Birth of 7 billionth baby is challenge to help all, newspaper says

By  Cindy Wooden, Catholic News Service
  • November 3, 2011

VATICAN CITY - The challenge posed to the world by the birth of its 7 billionth inhabitant isn't how to stop population growth, but to find ways to ensure the continued growth can benefit all humanity, said an article in the Vatican newspaper.

According to the United Nations, the world's population hit -- and quickly exceeded -- 7 billion Oct. 31.

At a time when people are talking again about overpopulation, "it's worth asking which overpopulation we're talking about," said Cristian Martini Grimaldi, writing on the front page of L'Osservatore Romano, the Vatican newspaper.

The author said people talk as if population growth in some parts of the world or some individual countries is so exaggerated that it's like an "abnormal growth" on part of a diseased body or a form of gigantism.

"The problem is not demographic gigantism and never was, not even way back in 1968 when the bestseller, 'The Population Bomb,' disturbed the consciences of millions by predicting planetary catastrophe," he wrote in L'Osservatore Nov. 2.

"Perhaps the point isn't to stop growth, but how to continue to grow," specifically by "emphasizing development that does not privilege only a few, but all," he said.

The author said that in discussions about excessive population growth, "the experts always and only indicate two places: sub-Saharan Africa and Asia," particularly China and India.
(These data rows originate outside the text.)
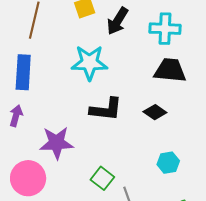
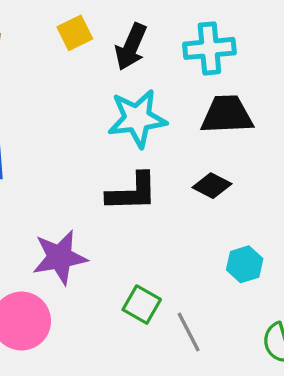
cyan star: (89, 63) -> (137, 118), moved

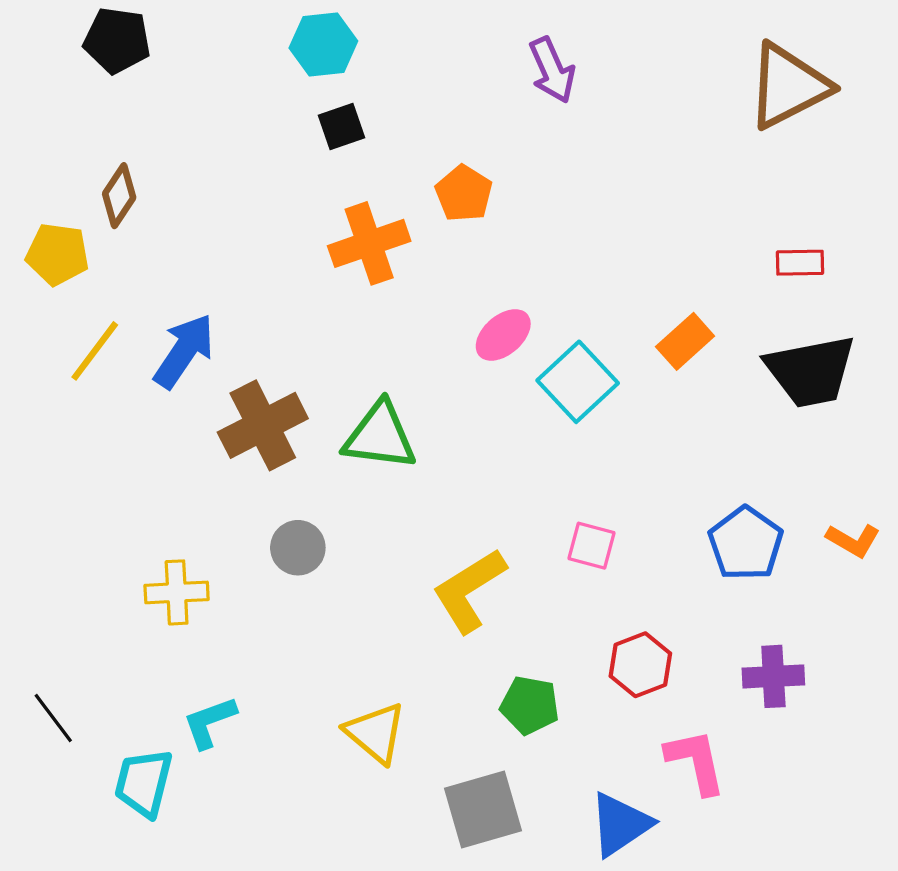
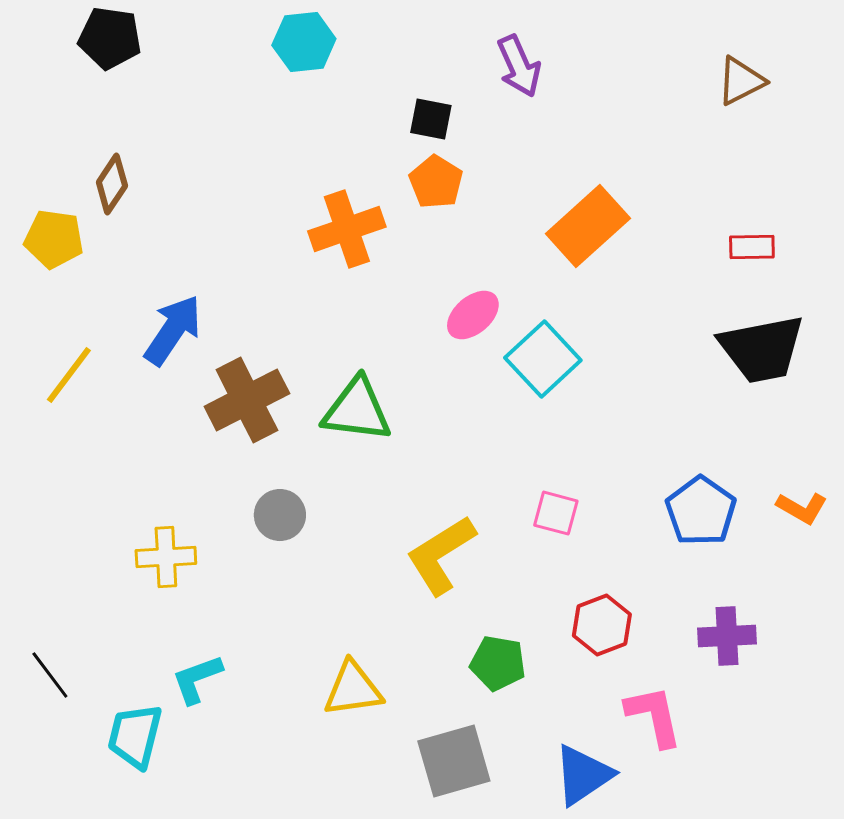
brown triangle: (788, 86) -> (741, 81), size x0.6
black square: (341, 126) -> (431, 119), moved, turned 30
orange rectangle: (685, 341) -> (588, 226), moved, size x1.5
yellow line: (95, 351) -> (69, 375), moved
yellow triangle: (376, 733) -> (353, 689), turned -48

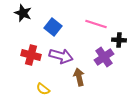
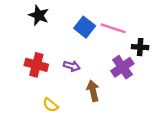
black star: (23, 13) -> (39, 15), moved
blue square: (53, 27) -> (85, 27), moved
purple arrow: (61, 56) -> (72, 66), size x0.6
But if one looks at population density -- the number of people per square mile -- Germany faces more of a population problem than China does. And India population density is "basically analogous to that of Japan," he said.

Some people have been promoting the idea of a sustainable negative growth campaign focused on convincing people in the West to reduce their consumption of food and natural resources while simultaneously convincing people in the developing world to reduce their population growth rates, he said.

"The underlying assumption is that the West," in the area of population growth, "has already done its part," Martini Grimaldi wrote.